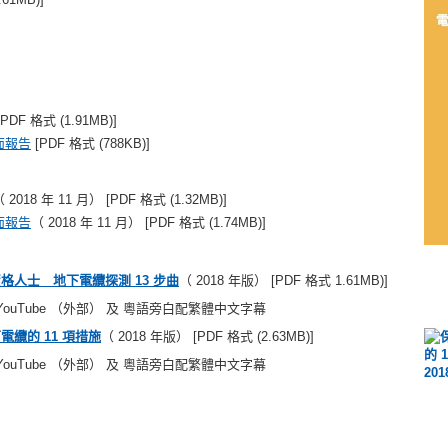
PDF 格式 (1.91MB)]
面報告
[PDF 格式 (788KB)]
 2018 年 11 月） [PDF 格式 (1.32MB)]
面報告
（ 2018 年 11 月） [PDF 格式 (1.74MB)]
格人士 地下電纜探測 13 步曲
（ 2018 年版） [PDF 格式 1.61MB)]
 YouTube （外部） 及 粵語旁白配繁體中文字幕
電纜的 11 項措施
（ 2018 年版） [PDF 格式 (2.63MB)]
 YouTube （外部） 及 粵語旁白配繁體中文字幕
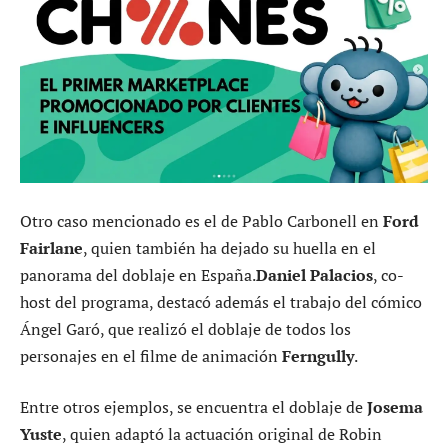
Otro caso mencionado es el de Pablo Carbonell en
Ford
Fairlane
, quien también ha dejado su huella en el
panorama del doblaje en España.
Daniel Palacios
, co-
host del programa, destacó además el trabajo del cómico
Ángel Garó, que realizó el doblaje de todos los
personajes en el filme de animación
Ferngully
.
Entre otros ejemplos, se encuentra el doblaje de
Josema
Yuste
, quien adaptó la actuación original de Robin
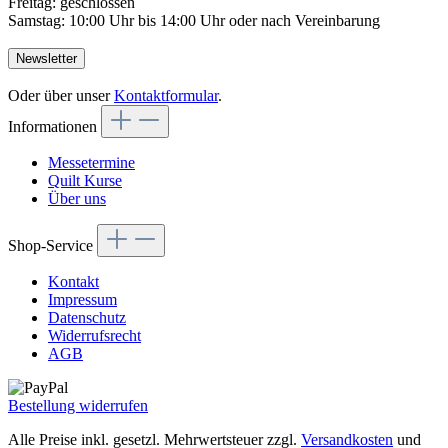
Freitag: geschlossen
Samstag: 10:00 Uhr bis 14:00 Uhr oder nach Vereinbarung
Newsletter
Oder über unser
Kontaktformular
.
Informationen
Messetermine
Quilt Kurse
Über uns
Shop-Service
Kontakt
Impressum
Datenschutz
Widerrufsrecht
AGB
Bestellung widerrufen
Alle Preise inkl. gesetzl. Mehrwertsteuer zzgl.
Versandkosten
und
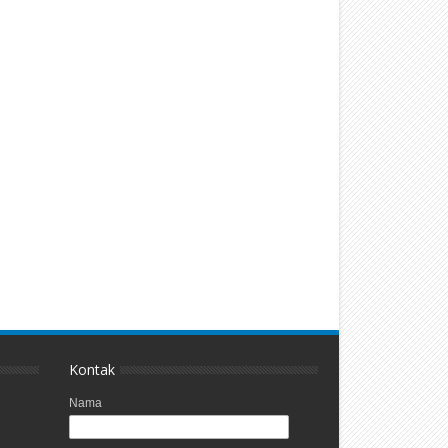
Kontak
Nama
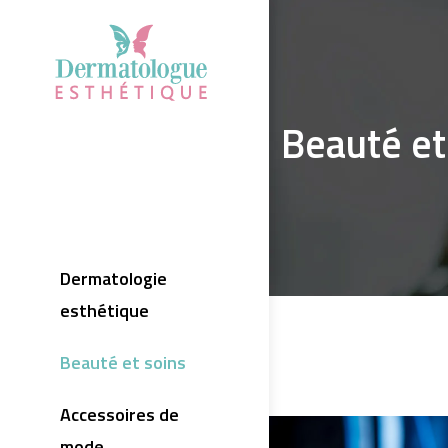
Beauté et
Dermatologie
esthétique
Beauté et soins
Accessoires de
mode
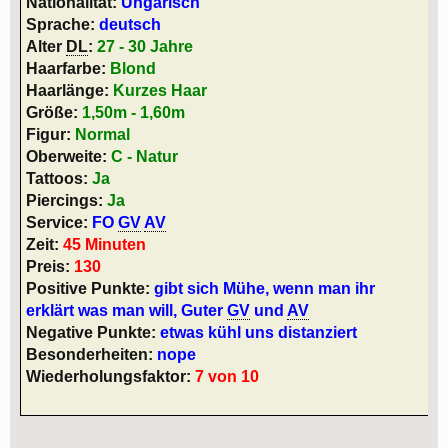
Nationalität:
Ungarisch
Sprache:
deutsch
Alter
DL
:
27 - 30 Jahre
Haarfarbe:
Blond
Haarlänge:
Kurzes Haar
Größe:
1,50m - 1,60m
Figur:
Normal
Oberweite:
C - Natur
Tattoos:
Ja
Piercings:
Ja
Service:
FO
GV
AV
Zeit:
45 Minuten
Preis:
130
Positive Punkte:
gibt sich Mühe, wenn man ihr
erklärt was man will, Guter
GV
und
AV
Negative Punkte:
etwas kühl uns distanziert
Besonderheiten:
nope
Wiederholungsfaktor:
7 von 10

= = = =

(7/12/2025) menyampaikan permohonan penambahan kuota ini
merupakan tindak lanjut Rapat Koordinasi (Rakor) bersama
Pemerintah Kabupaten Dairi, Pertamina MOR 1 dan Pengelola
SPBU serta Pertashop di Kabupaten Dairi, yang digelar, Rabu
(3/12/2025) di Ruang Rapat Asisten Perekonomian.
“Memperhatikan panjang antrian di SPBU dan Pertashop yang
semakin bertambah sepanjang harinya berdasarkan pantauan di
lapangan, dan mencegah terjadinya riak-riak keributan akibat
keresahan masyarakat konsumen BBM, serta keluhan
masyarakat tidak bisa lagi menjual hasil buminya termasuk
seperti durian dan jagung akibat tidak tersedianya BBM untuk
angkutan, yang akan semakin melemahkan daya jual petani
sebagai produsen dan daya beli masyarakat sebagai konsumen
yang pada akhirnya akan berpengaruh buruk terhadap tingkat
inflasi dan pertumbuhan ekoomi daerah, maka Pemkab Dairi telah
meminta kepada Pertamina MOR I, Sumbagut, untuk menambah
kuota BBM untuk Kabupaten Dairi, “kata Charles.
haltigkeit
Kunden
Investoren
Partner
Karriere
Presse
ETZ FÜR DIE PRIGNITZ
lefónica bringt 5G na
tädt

= = = =

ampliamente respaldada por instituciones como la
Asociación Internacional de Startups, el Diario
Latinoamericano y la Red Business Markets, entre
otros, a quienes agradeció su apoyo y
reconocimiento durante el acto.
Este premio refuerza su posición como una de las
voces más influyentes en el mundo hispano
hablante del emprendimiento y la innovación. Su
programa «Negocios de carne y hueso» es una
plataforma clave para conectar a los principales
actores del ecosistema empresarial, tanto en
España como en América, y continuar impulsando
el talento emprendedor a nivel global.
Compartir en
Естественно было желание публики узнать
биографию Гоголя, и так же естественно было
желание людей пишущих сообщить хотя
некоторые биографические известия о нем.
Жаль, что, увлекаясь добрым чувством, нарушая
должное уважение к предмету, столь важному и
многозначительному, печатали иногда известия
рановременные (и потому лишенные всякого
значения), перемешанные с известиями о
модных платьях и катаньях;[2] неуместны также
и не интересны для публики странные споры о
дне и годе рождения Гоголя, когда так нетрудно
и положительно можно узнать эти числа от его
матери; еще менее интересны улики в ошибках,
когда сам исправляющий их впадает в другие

= = = =

Where does the string "SPBU" appear in the records above? Return every line that holds it.

SPBU serta Pertashop di Kabupaten Dairi, yang digelar, Rabu
“Memperhatikan panjang antrian di SPBU dan Pertashop yang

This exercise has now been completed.